Il bambino scuote lentamente la testa.
“Ha solo detto…
che era una brava persona…
ma che la vita li ha separati.”
L’uomo sente il cuore battergli sempre più forte.
Sussurra con voce quasi impercettibile.
“Non mi ha mai dimenticato…”
Il bambino non capisce.
“La conoscevi?”
L’uomo rimane in silenzio.
Si accovaccia delicatamente all’altezza degli occhi del bambino.
I suoi occhi non si staccano dal ciondolo.
“Potrei…
guardarlo più da vicino?”
Il bambino esita per qualche secondo.
Poi toglie con cura la collana.
La mette nella mano dell’uomo.
L’uomo la gira lentamente.
Sul retro…
sono incise due iniziali.
Le sue.
E quelle della donna che aveva amato.
Chiude gli occhi.
Una lacrima cade sul metallo consumato.
Il ragazzo rimane immobile.
“Perché questa collana ti fa piangere?”
L’uomo apre lentamente gli occhi.
Guarda il bambino.
Poi il ciondolo.
Poi il mazzo di fiori.
Come se tutta la sua vita fosse cambiata in pochi secondi.
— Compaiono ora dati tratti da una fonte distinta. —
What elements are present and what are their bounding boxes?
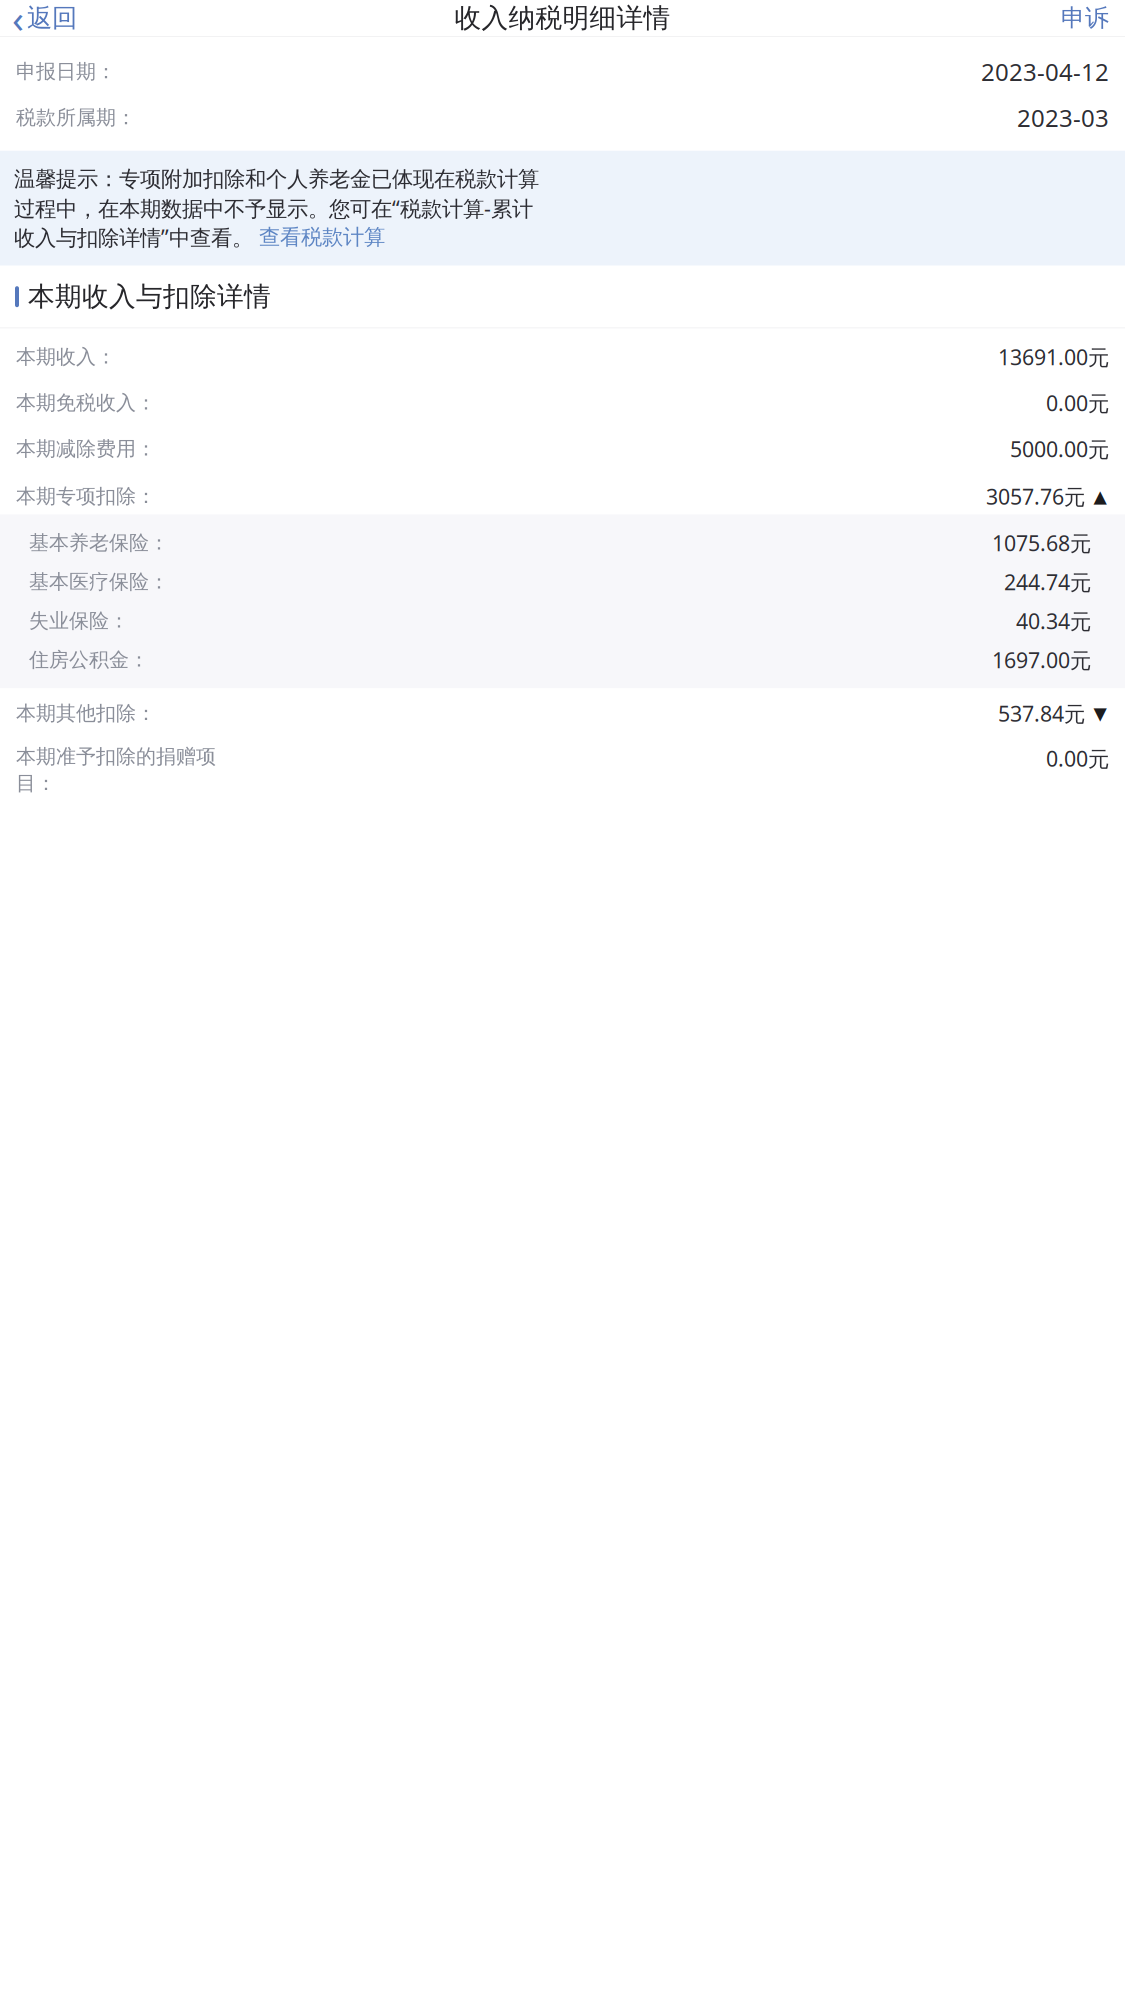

Offre delicatamente la collana al ragazzo.
La sua mano trema ancora.
“Tienila sempre con te…
come ti ha chiesto tua madre.”
Il ragazzo se la rimette al collo.
Poi sorride timidamente.
“Grazie…
Non la tolgo mai.”
L’uomo stringe il mazzo di fiori al petto.
Voleva parlare.
Voleva fare mille domande.
Ma non uscì alcuna parola.
In lontananza…
Un’auto si fermò lentamente vicino al marciapiede.
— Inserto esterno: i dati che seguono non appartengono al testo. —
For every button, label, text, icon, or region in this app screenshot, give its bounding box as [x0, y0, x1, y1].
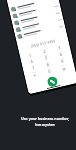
staticText: JKL [46, 61, 49, 63]
staticText: 4 [30, 59, 34, 65]
staticText: # [62, 66, 67, 73]
button[interactable]: 8 [40, 61, 56, 71]
button[interactable]: 4 [24, 57, 40, 67]
button[interactable]: # [56, 64, 72, 74]
staticText: from anywhere [35, 123, 55, 127]
button[interactable]: 5 [38, 54, 55, 64]
staticText: 9 [61, 58, 65, 65]
staticText: 1 [28, 53, 33, 59]
staticText: PQRS [32, 71, 37, 73]
staticText: 6 [59, 52, 63, 58]
button[interactable] [15, 22, 66, 41]
button[interactable]: 9 [55, 57, 71, 67]
button[interactable]: 6 [53, 50, 69, 61]
button[interactable]: * [27, 71, 43, 81]
button[interactable] [11, 9, 63, 27]
staticText: 2 [43, 48, 47, 55]
staticText: 5 [44, 55, 49, 62]
staticText: 3 [57, 45, 62, 51]
button[interactable]: 0 [42, 67, 58, 78]
staticText: ABC [44, 54, 48, 56]
button[interactable]: 3 [52, 44, 68, 54]
staticText: MNO [59, 57, 64, 59]
staticText: DEF [59, 50, 63, 52]
button[interactable] [8, 0, 60, 14]
staticText: 7 [31, 65, 36, 72]
staticText: * [33, 73, 38, 80]
button[interactable] [10, 2, 61, 20]
button[interactable]: 1 [22, 50, 38, 61]
staticText: 8 [46, 62, 50, 68]
button[interactable]: 7 [26, 64, 42, 74]
staticText: Use your business number, [21, 116, 69, 121]
button[interactable] [13, 16, 64, 34]
button[interactable]: Call [46, 76, 58, 88]
staticText: WXYZ [61, 64, 66, 66]
staticText: (555) 012-3456 [18, 35, 68, 52]
staticText: GHI [31, 64, 35, 66]
button[interactable]: 2 [37, 47, 53, 57]
staticText: 0 [48, 69, 52, 75]
staticText: TUV [47, 68, 51, 70]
Una donna anziana scese con difficoltà.
Il ragazzo si voltò subito verso di lei.
“Nonna!”
Le corse incontro.
L’uomo la osservò in silenzio.
La donna anziana alzò lo sguardo.
Vide il volto dello sconosciuto.
E si bloccò all’istante.
La borsa che teneva in mano le scivolò lentamente dalle mani.
Il suo viso impallidì.
Sussurrò con voce tremante…
“Tu…?”
L’uomo la riconobbe immediatamente.
Era la madre della donna che aveva amato.
I loro sguardi si incrociarono.
Nessuno dei due parlò.
Ma entrambi capirono…
che dopo tanti anni…
la verità era finalmente tornata a perseguitarli.